7. The region of great annual barometric variation, on the Asiatic side of the globe where monsoons prevail, extends much further to the north in the northern hemisphere, than it does to the south in the southern hemisphere; for the variation reaches its maximum at Pekin, while at Hobarton, in nearly a corresponding latitude, it has already become inconsiderable; and it is generally greater in the northern than in the corresponding southern latitudes. The exact contrary is the case on the Atlantic side and in the region of the Trades; for here the annual variation, though nowhere very considerable, is decidedly greater in the southern than in the northern hemisphere, as is shown by the results of observation at the Cape, Ascension, St. Helena, Rio Janeiro, and Pernambuco, compared with the West Indian Islands and the southern parts of the United States. Hence it follows, that if we compare places in the same latitude, we find but little difference between the annual variation in the southern Atlantic and southern Indian oceans, while in the northern hemisphere we have in the same latitude the very large annual variation in the north part of the Indian and in the Chinese seas, and the almost entire absence of annual variation in the Atlantic (compare Chusan with the Azores and Madeira). The explanation of the last named phenomenon, i. e. that of the northern hemisphere, by a lateral overflow in the upper parts of the atmosphere, seems so direct, that I think we may pronounce the irregular form of the annual barometric curve in the West Indies to be a secondary phenomenon, the primary causes of which must be looked for on the east.

8. It is known that in the eruption of the Coseguina on the 20th of January, 1835, when the isthmus of Central America was shaken by an earthquake, not only were volcanic ashes carried to Kingston in Jamaica, a distance of 800 English miles in the opposite direction to the trade wind, but some of the same ashes also fell 700 miles to the westward, on board the Conway, in the Pacific Ocean. We infer, therefore, that in

the higher regions of the atmosphere in the tropics the air is not always flowing regularly from S. W. to N. E., but that this usual and regular direction is sometimes interrupted by currents from east to west. I think I have indicated the probable cause of such anomalous currents in the above described barometric relations of the region of the monsoons compared with that of the trades. If we suppose the upper portions of the air ascending over Asia and Africa to flow off laterally, and if this takes place suddenly, it will check the course of the upper or counter current above the trade wind, and force it to break into the lower current. An east wind coming into a S. W. current must necessarily occasion a rotatory movement, turning in the opposite direction to the hands of a watch.

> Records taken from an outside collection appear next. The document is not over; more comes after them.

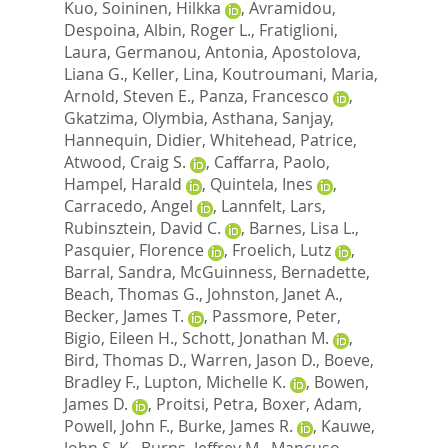
Kuo
,
Soininen, Hilkka
,
Avramidou,
Despoina
,
Albin, Roger L.
,
Fratiglioni,
Laura
,
Germanou, Antonia
,
Apostolova,
Liana G.
,
Keller, Lina
,
Koutroumani, Maria
,
Arnold, Steven E.
,
Panza, Francesco
,
Gkatzima, Olymbia
,
Asthana, Sanjay
,
Hannequin, Didier
,
Whitehead, Patrice
,
Atwood, Craig S.
,
Caffarra, Paolo
,
Hampel, Harald
,
Quintela, Ines
,
Carracedo, Angel
,
Lannfelt, Lars
,
Rubinsztein, David C.
,
Barnes, Lisa L.
,
Pasquier, Florence
,
Froelich, Lutz
,
Barral, Sandra
,
McGuinness, Bernadette
,
Beach, Thomas G.
,
Johnston, Janet A.
,
Becker, James T.
,
Passmore, Peter
,
Bigio, Eileen H.
,
Schott, Jonathan M.
,
Bird, Thomas D.
,
Warren, Jason D.
,
Boeve,
Bradley F.
,
Lupton, Michelle K.
,
Bowen,
James D.
,
Proitsi, Petra
,
Boxer, Adam
,
Powell, John F.
,
Burke, James R.
,
Kauwe,
John S. K.
,
Burns, Jeffrey M.
,
Mancuso,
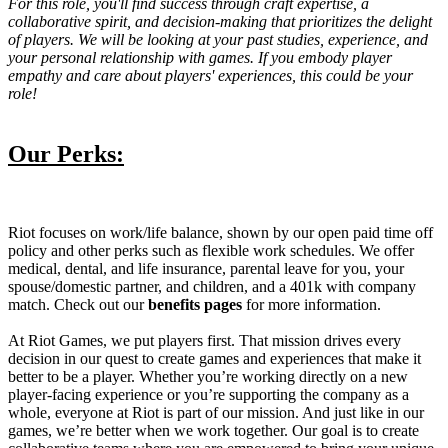
For this role, you'll find success through craft expertise, a
collaborative spirit, and decision-making that prioritizes the delight
of players. We will be looking at your past studies, experience, and
your personal relationship with games. If you embody player
empathy and care about players' experiences, this could be your
role!
Our Perks:
Riot focuses on work/life balance, shown by our open paid time off
policy and other perks such as flexible work schedules. We offer
medical, dental, and life insurance, parental leave for you, your
spouse/domestic partner, and children, and a 401k with company
match. Check out our
benefits pages
for more information.
At Riot Games, we put players first. That mission drives every
decision in our quest to create games and experiences that make it
better to be a player. Whether you’re working directly on a new
player-facing experience or you’re supporting the company as a
whole, everyone at Riot is part of our mission. And just like in our
games, we’re better when we work together. Our goal is to create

A rotatory storm moving from S. E. to N. W. in the lower current or trade, would in this view be the result of the encounter of two masses of air impelled towards each other at many places in succession, the further course of the rotation (originating primarily in this manner) being that described by me in detail in a memoir "On the Law of Storms," translated in the Scientific Memoirs, vol. iii, art. 7. Thus it happens that the West India hurricanes and the Chinese typhoons occur near the lateral confines on either side of the great region of atmospheric expansion, the typhoons being probably occasioned by the direct pressure of the air from the region of the trade winds over the Pacific into the more expanded air of the monsoon region, and being distinct from the storms appropriately called by the Portuguese "Temporales," which accompany the outburst of the monsoon when the direction of the wind is reversed. The fact of the rotatory storms being of much more rare occurrence in the South Atlantic Ocean arises from the more equal distribution of the periodically diminished atmospheric pressure in the southern as compared with the northern hemisphere. Here, therefore, the rotatory storms take place principally in the monsoon itself.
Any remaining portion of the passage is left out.